I was buried in a project yesterday and didn’t come up for air until late at night, when I realized it was April 12th
– the day MSFT was set to reveal their new mobile devices. From the few things I’ve seen so far, it looks like the reviews were written before the products were revealed, then an image was added and writers clicked Publish, or Send, or whatever. I hope this works for Microsoft and the device division isn’t shown to be a one-hit (XBox) wonder.
The thing is, they’re so late to the market at this point, that it feels like Zune all over again. When Zune was launched in 2006, Apple had a 5 year head start. That wasn’t like Apple were the pioneers who got the arrows, while Zune could be the metaphorical settlers and get the land. Apple had settled, planted and harvested the land, built the infrastructure, opened the stores and couldn’t keep enough of their product on the shelves. Zune was dead late and dead out of the gate. Consumers were on their second or third iPod at that point – and instead of marketing to where there was a slight opportunity – adults 25+, parents, people who had trusted and were familiar with MSFT and Windows and to whom Apple was still an outlier – MSFT went after the 18-24s with Zune – the early adopters who were entrenched in their gen 2 or 3 iPod, and for whom MSFT was decidedly uncool. So Apple continued to sell between 11 and 15 million iPods per quarter, while Zune took over 2 years to sell 1 million units.
Now its Q2, 2010 and Apple has had close to 3 years of selling the iPhone, with over 50 million units in the market and a situation that is eerily familiar. The wind is at Apple’s back. Enterprises have abandoned the once widely used Windows Mobile platform for the Blackberry platform, leaving Microsoft with market challenges in consumer, and professional use of mobile devices. And then there’s that little company called Google and their aspirations for Android’s mobile platform. It doesn’t leave much space for a new platform, tied to a low-ranking manufacturer. And again, MSFT is chasing the teens and early adopters with the Kin 1 and Kin 2 – the demo that only wants iPhones, iTouches and apps.
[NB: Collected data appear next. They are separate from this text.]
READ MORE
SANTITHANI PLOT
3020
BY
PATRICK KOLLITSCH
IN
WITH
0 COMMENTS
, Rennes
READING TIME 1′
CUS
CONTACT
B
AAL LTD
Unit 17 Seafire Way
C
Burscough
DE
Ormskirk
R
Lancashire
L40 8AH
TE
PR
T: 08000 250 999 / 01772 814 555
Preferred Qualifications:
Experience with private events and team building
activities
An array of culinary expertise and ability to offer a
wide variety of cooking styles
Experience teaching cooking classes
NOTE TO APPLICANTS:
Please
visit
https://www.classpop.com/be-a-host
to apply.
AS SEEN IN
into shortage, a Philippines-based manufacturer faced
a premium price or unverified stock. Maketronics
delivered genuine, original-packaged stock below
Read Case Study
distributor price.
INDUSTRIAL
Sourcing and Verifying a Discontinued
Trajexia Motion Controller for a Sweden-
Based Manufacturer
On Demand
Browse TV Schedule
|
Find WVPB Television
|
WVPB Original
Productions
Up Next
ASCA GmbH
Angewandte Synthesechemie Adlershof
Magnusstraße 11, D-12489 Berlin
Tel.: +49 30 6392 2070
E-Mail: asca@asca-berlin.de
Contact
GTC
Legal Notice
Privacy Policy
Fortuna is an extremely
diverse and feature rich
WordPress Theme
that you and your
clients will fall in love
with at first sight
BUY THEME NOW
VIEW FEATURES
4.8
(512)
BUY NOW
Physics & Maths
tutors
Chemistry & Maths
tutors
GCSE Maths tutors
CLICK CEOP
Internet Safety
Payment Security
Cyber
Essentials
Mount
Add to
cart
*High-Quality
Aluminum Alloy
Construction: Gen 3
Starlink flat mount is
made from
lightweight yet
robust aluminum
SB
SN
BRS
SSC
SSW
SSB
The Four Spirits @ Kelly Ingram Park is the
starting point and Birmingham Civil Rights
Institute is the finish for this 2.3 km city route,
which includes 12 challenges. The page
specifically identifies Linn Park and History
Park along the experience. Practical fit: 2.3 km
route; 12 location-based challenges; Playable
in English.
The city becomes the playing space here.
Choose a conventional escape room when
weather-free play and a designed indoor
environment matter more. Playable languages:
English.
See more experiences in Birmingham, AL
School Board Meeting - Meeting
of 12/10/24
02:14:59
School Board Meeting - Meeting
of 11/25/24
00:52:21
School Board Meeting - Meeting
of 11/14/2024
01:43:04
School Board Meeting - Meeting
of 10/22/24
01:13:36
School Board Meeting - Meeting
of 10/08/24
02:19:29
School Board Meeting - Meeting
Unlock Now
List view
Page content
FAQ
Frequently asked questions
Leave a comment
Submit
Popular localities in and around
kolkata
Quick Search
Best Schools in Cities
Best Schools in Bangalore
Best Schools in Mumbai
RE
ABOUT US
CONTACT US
Instead of Microsoft relying on their pre-existing trusted relationships in enterprise and the recollection of the versatility of Windows Mobile by corporate IT departments everywhere.
I hope they Kin make this work… but what they need to do, what they’ve needed to do all along, is to take a wheelbarrow full of cash up to Waterloo, Ontario, kiss Jim Balsalie’s ring, and return to Redmond as the owner of RIMM.